We believe this is Good Thing as we showed that `counted_iteraor` always does
the wrong thing for (non-lazy) `input_iterator`s.
At the very least, if this change isn't accepted, we have to warn users against
using `counted_iterator` (and its consumers) with `input_iterator`. We might
want to encourage implementations to produce diagnostic on such a usage.
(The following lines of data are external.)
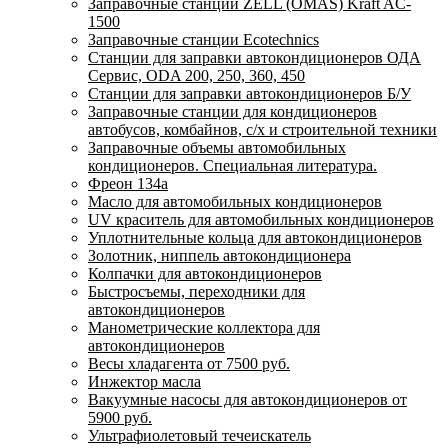
Заправочные станции ZELL (OMAS) Kraft AC-
1500
Заправочные станции Ecotechnics
Станции для заправки автокондиционеров ОДА
Сервис, ODA 200, 250, 360, 450
Станции для заправки автокондиционеров Б/У
Заправочные станции для кондиционеров
автобусов, комбайнов, с/х и строительной техники
Заправочные объемы автомобильных
кондиционеров. Специальная литература.
Фреон 134a
Масло для автомобильных кондиционеров
UV краситель для автомобильных кондиционеров
Уплотнительные кольца для автокондиционеров
Золотник, ниппель автокондиционера
Колпачки для автокондиционеров
Быстросъемы, переходники для
автокондиционеров
Манометрические коллектора для
автокондиционеров
Весы хладагента от 7500 руб.
Инжектор масла
Вакуумные насосы для автокондиционеров от
5900 руб.
Ультрафиолетовый течеискатель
We think this is a good candidate to be applied as a Defect Report.
TODO
====
Besides going over the C++23 new ranges (e.g. zip), here are the rest of the
changes that aren't in the wording above yet, about how to specialize
`enable_lazy_weakly_incrementable` for various adaptors:
- `move_iterator<I>` - `lazy<I>`
- `common_iterator<I, S>` - `lazy<I>`
- `counted_iterator<I>` - `lazy<I>`
- `istreambuf_iterator<C, T>` - `true`
- `iota_view<W, B>::iterator` - `lazy<W>`
- `elements_view<V, N>::iterator` - `lazy<iterator<V>>`
- `transform_view<V, F>::iterator` - `lazy<iterator<V>>`
Acknowledgements
================
Many thanks to the Israeli NB members for their feedback and support, in
particular Inbal Levi, Dvir Yitzchaki and Dan Raviv. Thanks r/cpp Reddit users
for their [[reddit-cpp|feedback]] on P2406R0.